After the RH2285 operating system (OS) is started, run the ipmitool raw 0x06 0x24 0x44 0x01 0x00 0x10 0x70 0x17 command to initialize the watchdog and run the ipmitool raw 0x06 0x22 command to reset the watchdog timer every 2 minutes. If the command for resetting the watchdog timer is not executed when the OS does not respond, the hardware watchdog triggers a server reset. In the actual situation, the server does not reset when the watchdog times out.
Handling Process
1.  Check that the BMC has generated the log for recording watchdog timeout, as shown in Figure 1.

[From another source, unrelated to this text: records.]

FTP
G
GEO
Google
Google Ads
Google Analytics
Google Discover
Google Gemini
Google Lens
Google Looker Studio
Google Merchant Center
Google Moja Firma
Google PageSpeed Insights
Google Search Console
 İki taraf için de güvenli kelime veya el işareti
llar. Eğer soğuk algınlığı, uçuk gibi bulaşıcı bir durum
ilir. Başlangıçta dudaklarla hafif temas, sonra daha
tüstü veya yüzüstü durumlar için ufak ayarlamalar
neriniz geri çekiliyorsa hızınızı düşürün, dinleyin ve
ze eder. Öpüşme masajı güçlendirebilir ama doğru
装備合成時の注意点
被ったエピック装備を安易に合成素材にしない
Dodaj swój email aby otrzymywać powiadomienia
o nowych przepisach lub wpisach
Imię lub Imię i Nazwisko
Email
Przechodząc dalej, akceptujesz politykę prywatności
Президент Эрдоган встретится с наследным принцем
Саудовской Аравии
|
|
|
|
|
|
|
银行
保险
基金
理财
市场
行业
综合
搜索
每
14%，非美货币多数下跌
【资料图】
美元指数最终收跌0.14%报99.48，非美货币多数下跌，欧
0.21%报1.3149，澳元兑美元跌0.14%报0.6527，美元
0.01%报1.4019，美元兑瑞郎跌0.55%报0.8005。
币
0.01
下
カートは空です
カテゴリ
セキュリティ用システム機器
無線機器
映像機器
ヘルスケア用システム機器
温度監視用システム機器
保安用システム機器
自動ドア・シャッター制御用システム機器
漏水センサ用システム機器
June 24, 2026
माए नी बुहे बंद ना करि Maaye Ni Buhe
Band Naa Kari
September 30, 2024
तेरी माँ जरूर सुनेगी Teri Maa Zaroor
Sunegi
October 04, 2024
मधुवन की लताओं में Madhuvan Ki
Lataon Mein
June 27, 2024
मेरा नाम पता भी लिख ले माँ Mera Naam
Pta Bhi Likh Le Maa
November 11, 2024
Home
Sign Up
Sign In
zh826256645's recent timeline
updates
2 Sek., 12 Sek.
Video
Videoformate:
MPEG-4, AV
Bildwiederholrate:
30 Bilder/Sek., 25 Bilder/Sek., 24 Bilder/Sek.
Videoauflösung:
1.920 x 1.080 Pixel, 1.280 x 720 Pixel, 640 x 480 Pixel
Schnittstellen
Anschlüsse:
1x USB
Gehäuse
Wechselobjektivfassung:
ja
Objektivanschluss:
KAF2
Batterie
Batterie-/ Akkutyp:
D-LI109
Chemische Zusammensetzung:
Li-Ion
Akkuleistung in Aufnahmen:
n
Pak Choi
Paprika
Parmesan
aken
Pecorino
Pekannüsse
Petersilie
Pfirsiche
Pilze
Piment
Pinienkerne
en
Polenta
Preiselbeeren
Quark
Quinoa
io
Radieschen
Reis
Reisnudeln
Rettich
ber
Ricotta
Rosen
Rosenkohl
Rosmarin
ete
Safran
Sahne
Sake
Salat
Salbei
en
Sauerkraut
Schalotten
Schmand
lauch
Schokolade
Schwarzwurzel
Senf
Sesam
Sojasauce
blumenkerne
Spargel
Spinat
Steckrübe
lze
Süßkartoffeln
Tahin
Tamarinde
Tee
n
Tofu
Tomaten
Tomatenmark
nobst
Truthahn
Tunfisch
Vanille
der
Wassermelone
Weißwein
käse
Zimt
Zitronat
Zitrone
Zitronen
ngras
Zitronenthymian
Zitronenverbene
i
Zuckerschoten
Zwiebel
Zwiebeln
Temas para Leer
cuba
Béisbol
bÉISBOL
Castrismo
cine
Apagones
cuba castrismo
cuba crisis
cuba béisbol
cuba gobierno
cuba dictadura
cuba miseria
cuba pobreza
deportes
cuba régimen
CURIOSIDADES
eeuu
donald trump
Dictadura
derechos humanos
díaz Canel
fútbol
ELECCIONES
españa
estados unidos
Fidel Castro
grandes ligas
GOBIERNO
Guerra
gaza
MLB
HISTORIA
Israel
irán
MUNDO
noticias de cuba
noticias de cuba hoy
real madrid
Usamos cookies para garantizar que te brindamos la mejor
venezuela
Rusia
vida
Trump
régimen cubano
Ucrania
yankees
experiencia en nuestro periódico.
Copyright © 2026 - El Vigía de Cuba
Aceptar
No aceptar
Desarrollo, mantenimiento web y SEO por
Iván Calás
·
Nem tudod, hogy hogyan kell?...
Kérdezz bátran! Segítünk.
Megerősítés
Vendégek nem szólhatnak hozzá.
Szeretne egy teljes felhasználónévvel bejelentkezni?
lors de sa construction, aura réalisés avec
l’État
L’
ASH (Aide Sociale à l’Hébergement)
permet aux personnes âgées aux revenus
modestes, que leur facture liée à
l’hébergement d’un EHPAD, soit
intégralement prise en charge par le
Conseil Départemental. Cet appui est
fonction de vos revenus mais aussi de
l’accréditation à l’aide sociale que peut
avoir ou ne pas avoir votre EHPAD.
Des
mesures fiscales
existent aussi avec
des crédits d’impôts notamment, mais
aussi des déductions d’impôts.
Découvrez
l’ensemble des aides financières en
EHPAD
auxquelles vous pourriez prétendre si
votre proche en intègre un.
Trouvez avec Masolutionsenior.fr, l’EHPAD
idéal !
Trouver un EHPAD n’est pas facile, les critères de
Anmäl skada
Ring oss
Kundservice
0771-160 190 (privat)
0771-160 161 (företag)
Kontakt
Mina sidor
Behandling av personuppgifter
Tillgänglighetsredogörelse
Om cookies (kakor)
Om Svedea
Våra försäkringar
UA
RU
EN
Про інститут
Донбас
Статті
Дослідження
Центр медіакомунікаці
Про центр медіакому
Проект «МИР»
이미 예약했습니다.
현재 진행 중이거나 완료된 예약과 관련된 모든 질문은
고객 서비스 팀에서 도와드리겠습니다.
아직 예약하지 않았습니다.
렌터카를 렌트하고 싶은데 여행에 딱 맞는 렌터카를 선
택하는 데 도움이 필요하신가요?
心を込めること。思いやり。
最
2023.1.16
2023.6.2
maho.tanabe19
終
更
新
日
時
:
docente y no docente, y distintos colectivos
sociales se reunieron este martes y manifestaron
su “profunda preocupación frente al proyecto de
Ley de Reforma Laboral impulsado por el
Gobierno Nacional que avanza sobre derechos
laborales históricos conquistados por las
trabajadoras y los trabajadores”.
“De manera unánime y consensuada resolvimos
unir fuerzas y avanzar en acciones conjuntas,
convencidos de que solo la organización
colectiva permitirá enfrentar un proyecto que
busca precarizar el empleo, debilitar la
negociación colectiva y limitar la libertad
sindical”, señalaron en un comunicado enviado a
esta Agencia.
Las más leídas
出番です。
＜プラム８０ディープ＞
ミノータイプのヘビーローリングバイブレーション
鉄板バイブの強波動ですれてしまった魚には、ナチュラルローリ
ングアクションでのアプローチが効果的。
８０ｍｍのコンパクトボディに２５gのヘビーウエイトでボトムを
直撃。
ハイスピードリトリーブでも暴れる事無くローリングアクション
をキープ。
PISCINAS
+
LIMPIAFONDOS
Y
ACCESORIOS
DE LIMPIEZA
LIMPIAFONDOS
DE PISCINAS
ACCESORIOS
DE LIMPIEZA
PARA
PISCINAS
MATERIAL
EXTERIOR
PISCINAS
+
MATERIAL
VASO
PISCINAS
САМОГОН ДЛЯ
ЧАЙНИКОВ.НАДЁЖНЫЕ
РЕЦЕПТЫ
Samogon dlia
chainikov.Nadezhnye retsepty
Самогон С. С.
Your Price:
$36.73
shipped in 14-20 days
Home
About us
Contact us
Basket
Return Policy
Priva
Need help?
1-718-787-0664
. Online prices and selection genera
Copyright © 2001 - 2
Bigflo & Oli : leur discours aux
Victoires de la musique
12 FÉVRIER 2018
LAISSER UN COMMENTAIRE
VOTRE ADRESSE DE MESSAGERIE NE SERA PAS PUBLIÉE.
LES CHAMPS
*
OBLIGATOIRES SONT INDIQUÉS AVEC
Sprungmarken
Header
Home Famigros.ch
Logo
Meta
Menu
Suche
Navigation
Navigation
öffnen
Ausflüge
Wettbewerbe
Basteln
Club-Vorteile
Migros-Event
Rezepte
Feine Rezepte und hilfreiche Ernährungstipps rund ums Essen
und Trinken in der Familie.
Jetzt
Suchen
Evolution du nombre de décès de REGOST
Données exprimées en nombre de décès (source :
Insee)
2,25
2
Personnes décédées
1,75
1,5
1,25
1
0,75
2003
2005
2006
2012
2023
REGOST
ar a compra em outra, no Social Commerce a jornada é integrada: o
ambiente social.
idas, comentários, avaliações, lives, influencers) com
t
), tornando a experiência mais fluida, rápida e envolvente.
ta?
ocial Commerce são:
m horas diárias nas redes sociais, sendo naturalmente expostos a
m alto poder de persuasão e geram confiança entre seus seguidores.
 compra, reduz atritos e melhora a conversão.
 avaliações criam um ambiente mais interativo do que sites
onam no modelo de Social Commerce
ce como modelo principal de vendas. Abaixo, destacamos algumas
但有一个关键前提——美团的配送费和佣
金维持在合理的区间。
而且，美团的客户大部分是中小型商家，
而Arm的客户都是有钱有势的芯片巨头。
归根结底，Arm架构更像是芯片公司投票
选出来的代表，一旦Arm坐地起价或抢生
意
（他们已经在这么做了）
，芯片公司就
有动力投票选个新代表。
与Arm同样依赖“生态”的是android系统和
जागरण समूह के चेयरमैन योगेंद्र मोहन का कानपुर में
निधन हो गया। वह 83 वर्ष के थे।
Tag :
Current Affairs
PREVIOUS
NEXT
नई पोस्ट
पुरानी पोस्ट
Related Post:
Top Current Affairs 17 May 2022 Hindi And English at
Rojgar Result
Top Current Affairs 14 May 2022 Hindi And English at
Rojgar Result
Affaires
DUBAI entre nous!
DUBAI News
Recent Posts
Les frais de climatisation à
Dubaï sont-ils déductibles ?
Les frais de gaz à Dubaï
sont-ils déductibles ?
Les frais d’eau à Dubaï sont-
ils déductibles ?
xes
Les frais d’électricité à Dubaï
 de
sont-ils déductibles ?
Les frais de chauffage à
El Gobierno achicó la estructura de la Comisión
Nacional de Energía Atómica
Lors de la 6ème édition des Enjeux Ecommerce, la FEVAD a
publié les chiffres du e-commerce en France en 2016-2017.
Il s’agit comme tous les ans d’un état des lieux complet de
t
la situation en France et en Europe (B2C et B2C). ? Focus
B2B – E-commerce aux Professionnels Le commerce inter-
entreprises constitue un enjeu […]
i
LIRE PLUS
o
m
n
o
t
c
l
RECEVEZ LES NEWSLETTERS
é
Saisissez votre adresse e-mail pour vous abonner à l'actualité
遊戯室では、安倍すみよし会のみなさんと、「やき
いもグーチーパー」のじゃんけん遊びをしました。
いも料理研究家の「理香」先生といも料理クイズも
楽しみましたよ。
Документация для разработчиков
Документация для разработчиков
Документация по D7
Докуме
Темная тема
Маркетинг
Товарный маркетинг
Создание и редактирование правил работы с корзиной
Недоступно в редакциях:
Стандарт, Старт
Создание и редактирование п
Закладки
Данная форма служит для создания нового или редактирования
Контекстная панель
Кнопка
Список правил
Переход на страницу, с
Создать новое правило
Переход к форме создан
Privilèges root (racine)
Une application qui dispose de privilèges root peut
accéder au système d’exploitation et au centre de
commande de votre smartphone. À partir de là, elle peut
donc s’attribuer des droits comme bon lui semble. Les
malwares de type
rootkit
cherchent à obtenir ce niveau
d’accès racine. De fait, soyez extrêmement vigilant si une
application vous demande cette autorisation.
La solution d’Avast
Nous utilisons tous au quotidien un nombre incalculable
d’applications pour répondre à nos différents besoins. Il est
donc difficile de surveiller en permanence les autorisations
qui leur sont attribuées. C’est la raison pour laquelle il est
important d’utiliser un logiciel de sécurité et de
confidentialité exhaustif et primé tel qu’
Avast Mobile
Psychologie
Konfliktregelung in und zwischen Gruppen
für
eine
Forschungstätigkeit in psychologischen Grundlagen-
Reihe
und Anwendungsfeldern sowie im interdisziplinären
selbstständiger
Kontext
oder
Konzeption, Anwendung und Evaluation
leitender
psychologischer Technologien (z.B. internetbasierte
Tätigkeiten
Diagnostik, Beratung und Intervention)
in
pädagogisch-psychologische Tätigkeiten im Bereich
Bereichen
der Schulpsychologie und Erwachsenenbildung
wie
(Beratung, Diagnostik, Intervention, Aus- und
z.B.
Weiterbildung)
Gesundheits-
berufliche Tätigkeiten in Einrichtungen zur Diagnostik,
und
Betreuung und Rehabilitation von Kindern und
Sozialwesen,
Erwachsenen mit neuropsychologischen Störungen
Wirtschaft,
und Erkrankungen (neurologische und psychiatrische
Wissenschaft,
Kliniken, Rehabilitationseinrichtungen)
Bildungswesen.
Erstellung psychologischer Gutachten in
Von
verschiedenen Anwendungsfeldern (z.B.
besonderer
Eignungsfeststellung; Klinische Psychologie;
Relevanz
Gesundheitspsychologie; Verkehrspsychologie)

Figure 1 Watchdog timeout log



timer use:SMS/OS indicates that the watchdog timer times out on the OS. According to the log severity and Timer expired in the description, no action is executed for the timeout, and the BMC does not generate any alarm. As a result, the server does not reset.

2.  The server can properly start after being manually reset. Check the watchdog status and find that the watchdog timer runs properly on the OS, and the timeout action is Hard Reset, as shown in Figure 2.

Figure 2 Watchdog status



3.  To analyze the cause that triggers no action from the watch dog, run the history | grep "ipmitool" command on Linux to check whether any watchdog command is manually operated. A command for stopping the watchdog is queried, as shown in Figure 3.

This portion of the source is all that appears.